Leave every image out, and return the rest of the data word for word.

Data extracts:
^^^^^^^^

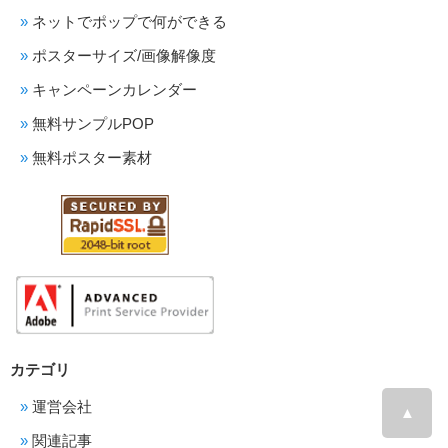
ネットでポップで何ができる
ポスターサイズ/画像解像度
キャンペーンカレンダー
無料サンプルPOP
無料ポスター素材
カテゴリ
運営会社
▲
関連記事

^^^^^^^^

Solution for this problem:
ネットでポップで何ができる
ポスターサイズ/画像解像度
キャンペーンカレンダー
無料サンプルPOP
無料ポスター素材
カテゴリ
運営会社
▲
関連記事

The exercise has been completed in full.